Now, 13 years later The Gang’s current Orwellian rendering has switched its focus to “‘Fake news’ is the big one, ‘alternate facts,’ everything is rewritten,” Sullivan told me at a reception after the opening of the show wherein the job of protagonist Winston Smith (Will Thomas McFadden) at the Ministry of Truth is to rewrite and re-edit records of the past in order to conform with the Party’s ever-shifting, current version of events. As Orwell wrote in 1984: “Who controls the past controls the future. Who controls the present controls the past.”

 

But The Gang’s production now on the boards at the Culver City Ivy Substation through Dec. 7 takes matters even further, arguing that this manipulation of reality aims to “make people not believe what they see with their own lying eyes,” said Sullivan, longtime Resident Playwright for the Tony and OBIE award-winning San Francisco Mime Troupe (which for some reason has never itself presented his adaptation of 1984, although since premiering it in 2006, The Gang has toured with it internationally, from Buenos Aires to Kiev).

 

Sullivan went on to discuss what’s inherent in Orwell’s masterpiece about mind control: “Cognitive dissonance, insanity… Everything about Trump is a lying contradiction [such as his being] a billionaire who is the friend of the worker.”

 

This falsification is front and center in a prison cell confrontation between Winston and the Inner Party member O’Brien (Oscar-winner Tim Robbins, the Artistic Director and co-founder of The Actors’ Gang, who also directs 1984). After indulging in a forbidden love affair with Julia (Lee Margaret Hanson, who like other cast members plays more than one role), the Outer Party member finds the courage to fight Big Brother (it’s amazing what sexual potency can do!), leader of the oppressive system.
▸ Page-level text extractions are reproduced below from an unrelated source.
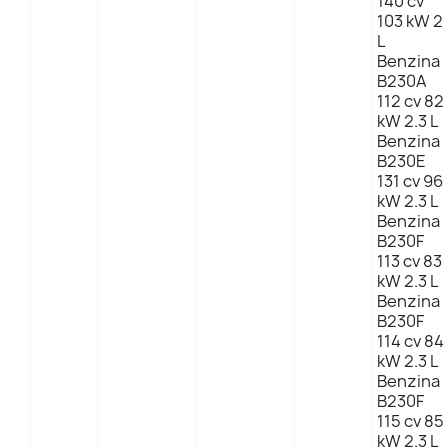
140 cv
103 kW 2
L
Benzina
B230A
112 cv 82
kW 2.3 L
Benzina
B230E
131 cv 96
kW 2.3 L
Benzina
B230F
113 cv 83
kW 2.3 L
Benzina
B230F
114 cv 84
kW 2.3 L
Benzina
B230F
115 cv 85
kW 2.3 L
Winston seeks to join the underground resistance movement called the Brotherhood and led by Emmanuel Goldstein (Tom Szymanski portrays this Leon Trotsky type figure). Believing his superior O’Brien to secretly belong to the opposition, Winston reaches out to him, with dire consequences.

 

While torturing the imprisoned Winston, O’Brien calmly seeks to convince the doubting inmate that if the omniscient Party dictates that “two plus two equals five,” why, then it must be so. Although he died in 1950, the oracular Orwell prophesized our own Trumpian age - think of the nonstop lies and contradictions of Dudi Giuliani, despicable Mick Mulvaney and but of course, The Donald himself, and the rest of these Doublethinkers. (How delicious it is to see Robbins, one of Hollywood’s leading actor/activists who has at great personal cost, on- and off- the stage and screen, stood up against war and injustice and for human rights, slyly play a tyrannical Torquemada.)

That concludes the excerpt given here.